#### [MATERIALS PROVIDED]
________________________________________

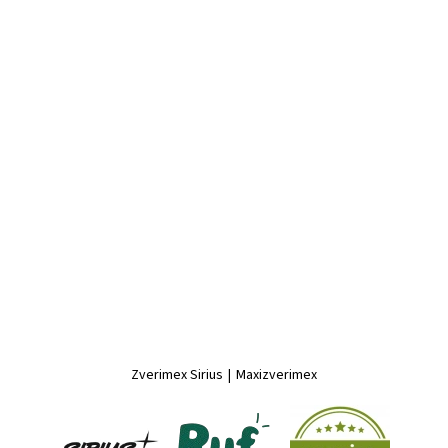
Zverimex Sirius
|
Maxizverimex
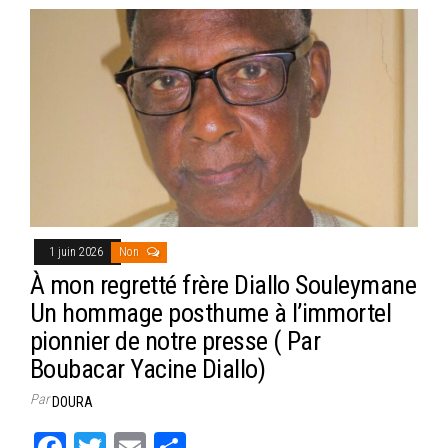
1 juin 2026
Non
À mon regretté frère Diallo Souleymane
Un hommage posthume à l’immortel
pionnier de notre presse ( Par
Boubacar Yacine Diallo)
Par
DOURA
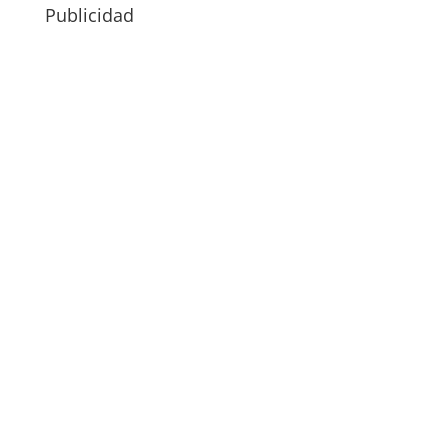
Publicidad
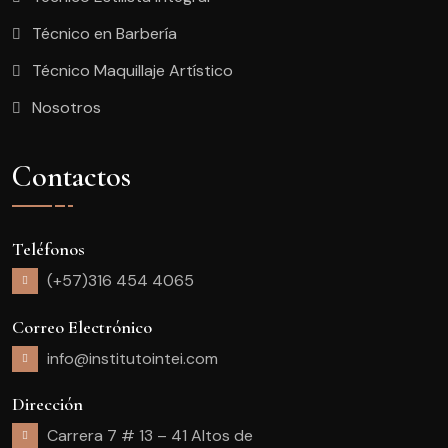
Técnico en Barbería
Técnico Maquillaje Artístico
Nosotros
Contactos
Teléfonos
(+57)316 454 4065
Correo Electrónico
info@institutointei.com
Dirección
Carrera 7 # 13 – 41 Altos de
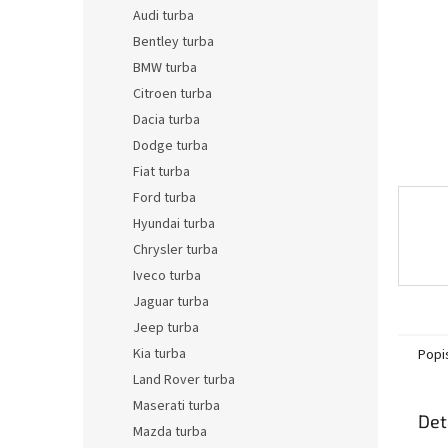
n
Audi turba
e
Bentley turba
l
BMW turba
Citroen turba
Dacia turba
Dodge turba
Fiat turba
Ford turba
Hyundai turba
Chrysler turba
Iveco turba
Jaguar turba
Jeep turba
Kia turba
Popi
Land Rover turba
Maserati turba
Det
Mazda turba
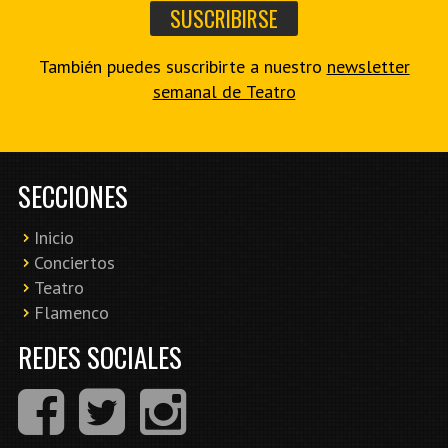
También puedes suscribirte a nuestro
newsletter
semanal de Teatro
SECCIONES
Inicio
Conciertos
Teatro
Flamenco
REDES SOCIALES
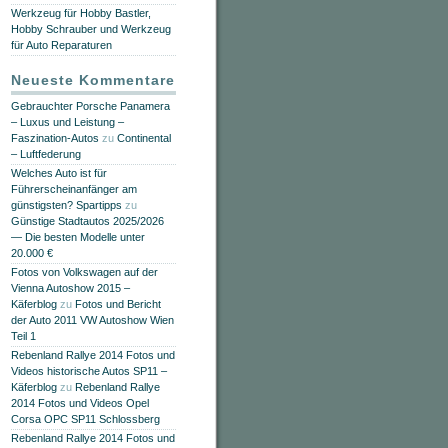
Werkzeug für Hobby Bastler,
Hobby Schrauber und Werkzeug
für Auto Reparaturen
Neueste Kommentare
Gebrauchter Porsche Panamera
– Luxus und Leistung –
Faszination-Autos
zu
Continental
– Luftfederung
Welches Auto ist für
Führerscheinanfänger am
günstigsten? Spartipps
zu
Günstige Stadtautos 2025/2026
— Die besten Modelle unter
20.000 €
Fotos von Volkswagen auf der
Vienna Autoshow 2015 –
Käferblog
zu
Fotos und Bericht
der Auto 2011 VW Autoshow Wien
Teil 1
Rebenland Rallye 2014 Fotos und
Videos historische Autos SP11 –
Käferblog
zu
Rebenland Rallye
2014 Fotos und Videos Opel
Corsa OPC SP11 Schlossberg
Rebenland Rallye 2014 Fotos und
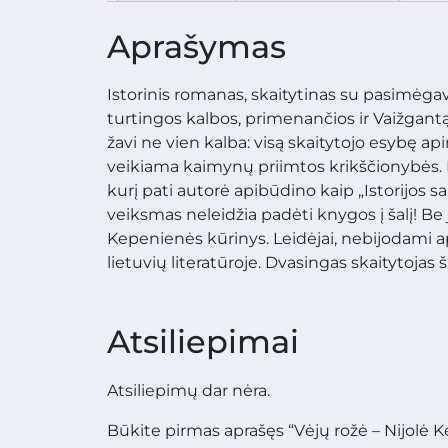
Aprašymas
Istorinis romanas, skaitytinas su pasimėgav
turtingos kalbos, primenančios ir Vaižgantą,
žavi ne vien kalba: visą skaitytojo esybę a
veikiama kaimynų priimtos krikščionybės. B
kurį pati autorė apibūdino kaip „Istorijos 
veiksmas neleidžia padėti knygos į šalį! Be 
Kepenienės kūrinys. Leidėjai, nebijodami aps
lietuvių literatūroje. Dvasingas skaitytojas 
Atsiliepimai
Atsiliepimų dar nėra.
Būkite pirmas aprašęs “Vėjų rožė – Nijolė 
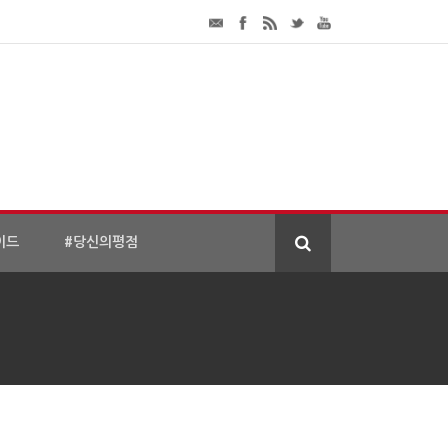
이드
#당신의평점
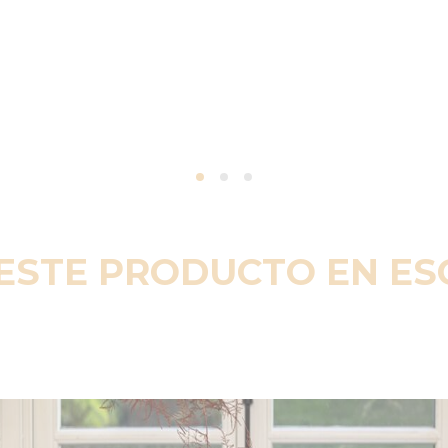
ESTE PRODUCTO EN E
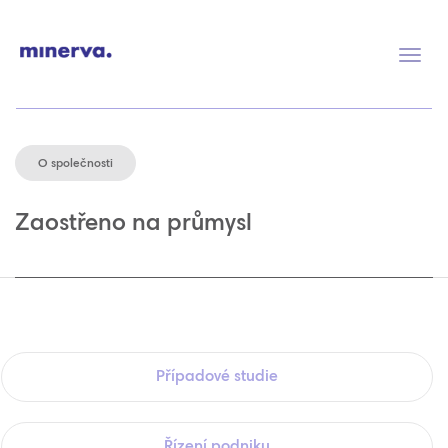
Přep
navig
O společnosti
Zaostřeno na průmysl
Případové studie
Řízení podniku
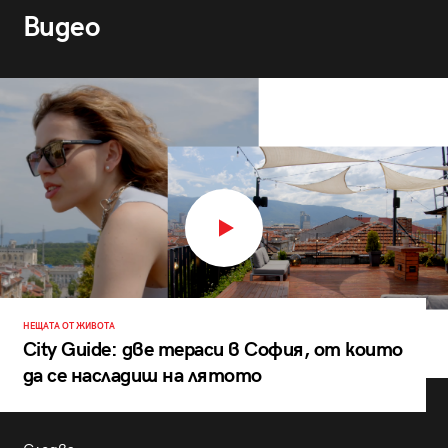
Видео
НЕЩАТА ОТ ЖИВОТА
City Guide: две тераси в София, от които
да се насладиш на лятото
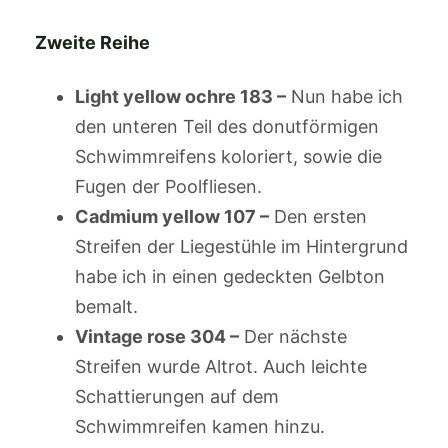
Zweite Reihe
Light yellow ochre 183 –
Nun habe ich
den unteren Teil des donutförmigen
Schwimmreifens koloriert, sowie die
Fugen der Poolfliesen.
Cadmium yellow 107 –
Den ersten
Streifen der Liegestühle im Hintergrund
habe ich in einen gedeckten Gelbton
bemalt.
Vintage rose 304 –
Der nächste
Streifen wurde Altrot. Auch leichte
Schattierungen auf dem
Schwimmreifen kamen hinzu.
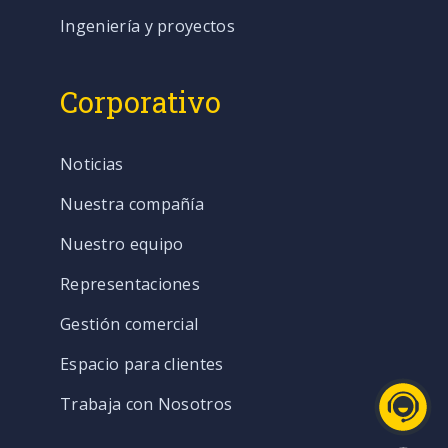
Ingeniería y proyectos
Corporativo
Noticias
Nuestra compañía
Nuestro equipo
Representaciones
Gestión comercial
Espacio para clientes
Trabaja con Nosotros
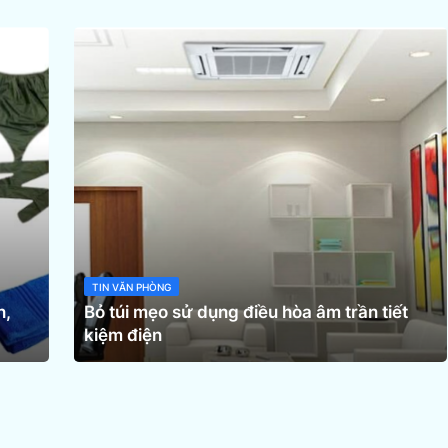
TIN VĂN PHÒNG
n,
Bỏ túi mẹo sử dụng điều hòa âm trần tiết
kiệm điện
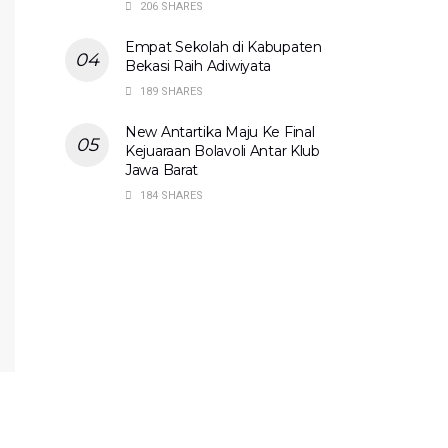
206 SHARES
Empat Sekolah di Kabupaten
Bekasi Raih Adiwiyata
189 SHARES
New Antartika Maju Ke Final
Kejuaraan Bolavoli Antar Klub
Jawa Barat
184 SHARES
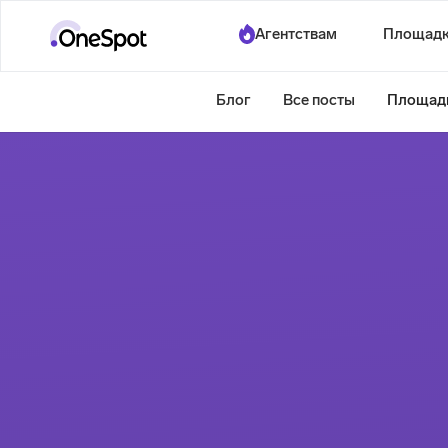
Агентствам
Площад
Блог
Все посты
Площад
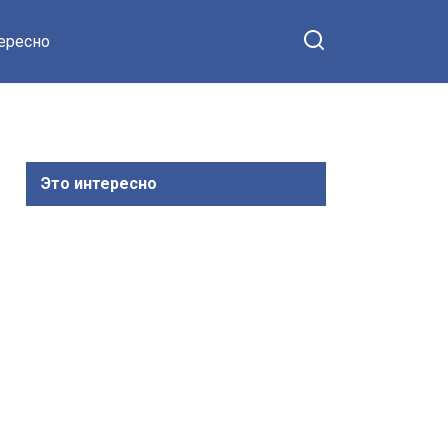
тересно
Это интересно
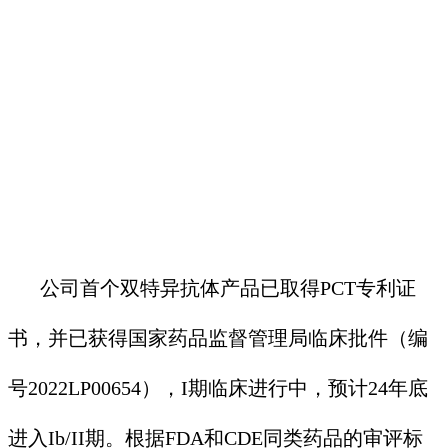
公司首个双特异抗体产品已取得PCT专利证
书，并已获得国家药品监督管理局临床批件（编
号2022LP00654），I期临床进行中，预计24年底
进入Ib/II期。根据FDA和CDE同类药品的审评标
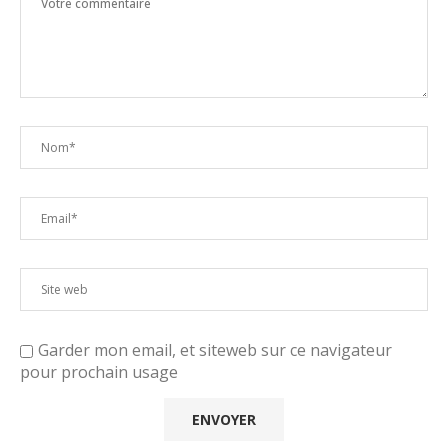
Garder mon email, et siteweb sur ce navigateur
pour prochain usage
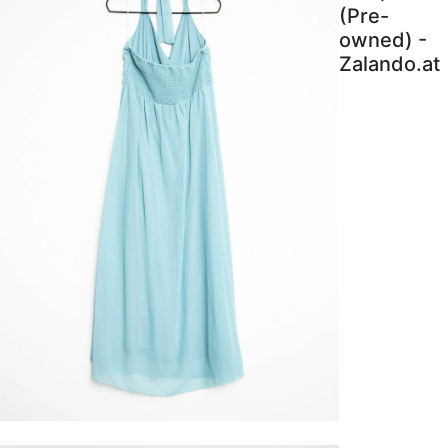
(Pre-
owned) -
Zalando.at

________________________________________

Omit every picture while copying the listing above exactly.

#### [RESPONSE TO THE EXERCISE]
Zverimex Sirius
|
Maxizverimex
1 juin 2026
Non
À mon regretté frère Diallo Souleymane
Un hommage posthume à l’immortel
pionnier de notre presse ( Par
Boubacar Yacine Diallo)
Par
DOURA
Publicidad
Técnico en Barbería
Técnico Maquillaje Artístico
Nosotros
Contactos
Teléfonos
(+57)316 454 4065
Correo Electrónico
info@institutointei.com
Dirección
Carrera 7 # 13 – 41 Altos de
n
Audi turba
e
Bentley turba
l
BMW turba
Citroen turba
Dacia turba
Dodge turba
Fiat turba
Ford turba
Hyundai turba
Chrysler turba
Iveco turba
Jaguar turba
Jeep turba
Kia turba
Popi
Land Rover turba
Maserati turba
Det
Mazda turba
También puedes suscribirte a nuestro
newsletter
semanal de Teatro
SECCIONES
Inicio
Conciertos
Teatro
Flamenco
REDES SOCIALES
Werkzeug für Hobby Bastler,
Hobby Schrauber und Werkzeug
für Auto Reparaturen
Neueste Kommentare
Gebrauchter Porsche Panamera
– Luxus und Leistung –
Faszination-Autos
zu
Continental
– Luftfederung
Welches Auto ist für
Führerscheinanfänger am
günstigsten? Spartipps
zu
Günstige Stadtautos 2025/2026
— Die besten Modelle unter
20.000 €
Fotos von Volkswagen auf der
Vienna Autoshow 2015 –
Käferblog
zu
Fotos und Bericht
der Auto 2011 VW Autoshow Wien
Teil 1
Rebenland Rallye 2014 Fotos und
Videos historische Autos SP11 –
Käferblog
zu
Rebenland Rallye
2014 Fotos und Videos Opel
Corsa OPC SP11 Schlossberg
Rebenland Rallye 2014 Fotos und
Aprašymas
Istorinis romanas, skaitytinas su pasimėgav
turtingos kalbos, primenančios ir Vaižgantą,
žavi ne vien kalba: visą skaitytojo esybę a
veikiama kaimynų priimtos krikščionybės. B
kurį pati autorė apibūdino kaip „Istorijos 
veiksmas neleidžia padėti knygos į šalį! Be 
Kepenienės kūrinys. Leidėjai, nebijodami aps
lietuvių literatūroje. Dvasingas skaitytojas 
Atsiliepimai
Atsiliepimų dar nėra.
Būkite pirmas aprašęs “Vėjų rožė – Nijolė 
이드
#당신의평점
ESTE PRODUCTO EN E
Přep
navig
O společnosti
Zaostřeno na průmysl
Případové studie
Řízení podniku
Видео
НЕЩАТА ОТ ЖИВОТА
City Guide: две тераси в София, от които
да се насладиш на лятото
Zweite Reihe
Light yellow ochre 183 –
Nun habe ich
den unteren Teil des donutförmigen
Schwimmreifens koloriert, sowie die
Fugen der Poolfliesen.
Cadmium yellow 107 –
Den ersten
Streifen der Liegestühle im Hintergrund
habe ich in einen gedeckten Gelbton
bemalt.
Vintage rose 304 –
Der nächste
Streifen wurde Altrot. Auch leichte
Schattierungen auf dem
Schwimmreifen kamen hinzu.
Ingeniería y proyectos
Corporativo
Noticias
Nuestra compañía
Nuestro equipo
Representaciones
Gestión comercial
Espacio para clientes
Trabaja con Nosotros
TIN VĂN PHÒNG
n,
Bỏ túi mẹo sử dụng điều hòa âm trần tiết
kiệm điện
206 SHARES
Empat Sekolah di Kabupaten
Bekasi Raih Adiwiyata
189 SHARES
New Antartika Maju Ke Final
Kejuaraan Bolavoli Antar Klub
Jawa Barat
184 SHARES
Агентствам
Площад
Блог
Все посты
Площад
тересно
Это интересно
公司首个双特异抗体产品已取得PCT专利证
书，并已获得国家药品监督管理局临床批件（编
号2022LP00654），I期临床进行中，预计24年底
进入Ib/II期。根据FDA和CDE同类药品的审评标
Garder mon email, et siteweb sur ce navigateur
pour prochain usage
(Pre-
owned) -
Zalando.at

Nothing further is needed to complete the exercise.